Stored data entries:
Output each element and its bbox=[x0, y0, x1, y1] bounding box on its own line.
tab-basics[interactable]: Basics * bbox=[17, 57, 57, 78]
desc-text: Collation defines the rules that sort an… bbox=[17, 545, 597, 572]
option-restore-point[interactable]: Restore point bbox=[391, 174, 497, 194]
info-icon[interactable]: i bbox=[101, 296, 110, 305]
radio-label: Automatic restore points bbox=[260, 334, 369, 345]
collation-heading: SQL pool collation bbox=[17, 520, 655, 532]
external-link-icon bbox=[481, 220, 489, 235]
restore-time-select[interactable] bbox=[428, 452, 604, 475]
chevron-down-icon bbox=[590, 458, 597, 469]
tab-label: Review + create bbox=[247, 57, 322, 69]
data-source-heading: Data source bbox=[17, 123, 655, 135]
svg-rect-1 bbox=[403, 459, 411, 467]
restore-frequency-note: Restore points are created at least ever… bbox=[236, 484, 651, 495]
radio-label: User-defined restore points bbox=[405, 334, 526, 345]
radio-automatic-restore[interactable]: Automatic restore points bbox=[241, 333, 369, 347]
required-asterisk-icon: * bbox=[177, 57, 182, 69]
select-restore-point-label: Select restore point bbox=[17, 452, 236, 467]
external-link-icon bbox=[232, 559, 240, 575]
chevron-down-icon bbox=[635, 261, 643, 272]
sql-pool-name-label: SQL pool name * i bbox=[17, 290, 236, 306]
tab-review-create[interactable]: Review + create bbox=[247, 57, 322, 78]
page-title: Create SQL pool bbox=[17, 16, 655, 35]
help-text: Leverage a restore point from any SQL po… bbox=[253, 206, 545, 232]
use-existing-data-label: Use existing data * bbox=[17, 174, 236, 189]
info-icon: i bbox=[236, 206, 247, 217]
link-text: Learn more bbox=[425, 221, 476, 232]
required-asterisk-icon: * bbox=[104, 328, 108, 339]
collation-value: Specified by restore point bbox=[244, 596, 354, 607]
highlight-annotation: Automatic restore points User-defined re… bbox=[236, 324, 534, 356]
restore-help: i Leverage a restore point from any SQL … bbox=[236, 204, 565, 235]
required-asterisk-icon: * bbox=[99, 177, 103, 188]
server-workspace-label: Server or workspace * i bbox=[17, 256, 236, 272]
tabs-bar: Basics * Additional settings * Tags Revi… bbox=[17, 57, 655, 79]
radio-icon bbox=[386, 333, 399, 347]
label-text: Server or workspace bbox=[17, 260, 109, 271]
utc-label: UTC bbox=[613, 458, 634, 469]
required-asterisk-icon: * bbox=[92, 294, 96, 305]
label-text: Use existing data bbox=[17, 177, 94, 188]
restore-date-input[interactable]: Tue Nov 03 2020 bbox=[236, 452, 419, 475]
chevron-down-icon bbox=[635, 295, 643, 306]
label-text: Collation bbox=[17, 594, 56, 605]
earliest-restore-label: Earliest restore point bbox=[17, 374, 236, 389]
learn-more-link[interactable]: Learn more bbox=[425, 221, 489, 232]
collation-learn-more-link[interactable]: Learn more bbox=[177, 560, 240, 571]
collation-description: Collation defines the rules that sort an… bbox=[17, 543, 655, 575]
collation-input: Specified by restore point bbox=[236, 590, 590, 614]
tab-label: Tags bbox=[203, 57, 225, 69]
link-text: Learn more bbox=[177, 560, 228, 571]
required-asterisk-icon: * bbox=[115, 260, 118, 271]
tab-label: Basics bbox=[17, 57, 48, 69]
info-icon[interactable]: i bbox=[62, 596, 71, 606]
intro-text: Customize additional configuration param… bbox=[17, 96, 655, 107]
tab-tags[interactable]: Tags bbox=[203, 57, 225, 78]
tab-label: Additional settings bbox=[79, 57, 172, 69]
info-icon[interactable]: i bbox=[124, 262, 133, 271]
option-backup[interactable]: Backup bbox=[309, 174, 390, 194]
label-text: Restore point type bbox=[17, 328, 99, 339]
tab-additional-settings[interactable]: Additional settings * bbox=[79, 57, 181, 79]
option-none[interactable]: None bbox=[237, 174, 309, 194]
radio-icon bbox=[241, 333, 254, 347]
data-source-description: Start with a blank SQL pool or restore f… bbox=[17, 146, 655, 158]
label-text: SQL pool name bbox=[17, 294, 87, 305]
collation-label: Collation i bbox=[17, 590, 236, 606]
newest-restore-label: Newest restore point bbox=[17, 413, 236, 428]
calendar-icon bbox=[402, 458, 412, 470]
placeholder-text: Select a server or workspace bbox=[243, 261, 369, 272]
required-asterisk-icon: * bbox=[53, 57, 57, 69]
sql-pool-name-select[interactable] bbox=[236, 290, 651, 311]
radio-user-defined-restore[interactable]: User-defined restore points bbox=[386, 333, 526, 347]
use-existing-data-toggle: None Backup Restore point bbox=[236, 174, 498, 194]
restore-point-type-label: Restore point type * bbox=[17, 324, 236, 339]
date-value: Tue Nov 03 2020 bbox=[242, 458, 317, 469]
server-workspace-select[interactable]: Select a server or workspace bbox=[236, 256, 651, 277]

# TASK DETAILS
Copy out each line in the preceding records that contains "workspace".

# SOLUTION BELOW
server-workspace-label: Server or workspace * i bbox=[17, 256, 236, 272]
label-text: Server or workspace bbox=[17, 260, 109, 271]
placeholder-text: Select a server or workspace bbox=[243, 261, 369, 272]
server-workspace-select[interactable]: Select a server or workspace bbox=[236, 256, 651, 277]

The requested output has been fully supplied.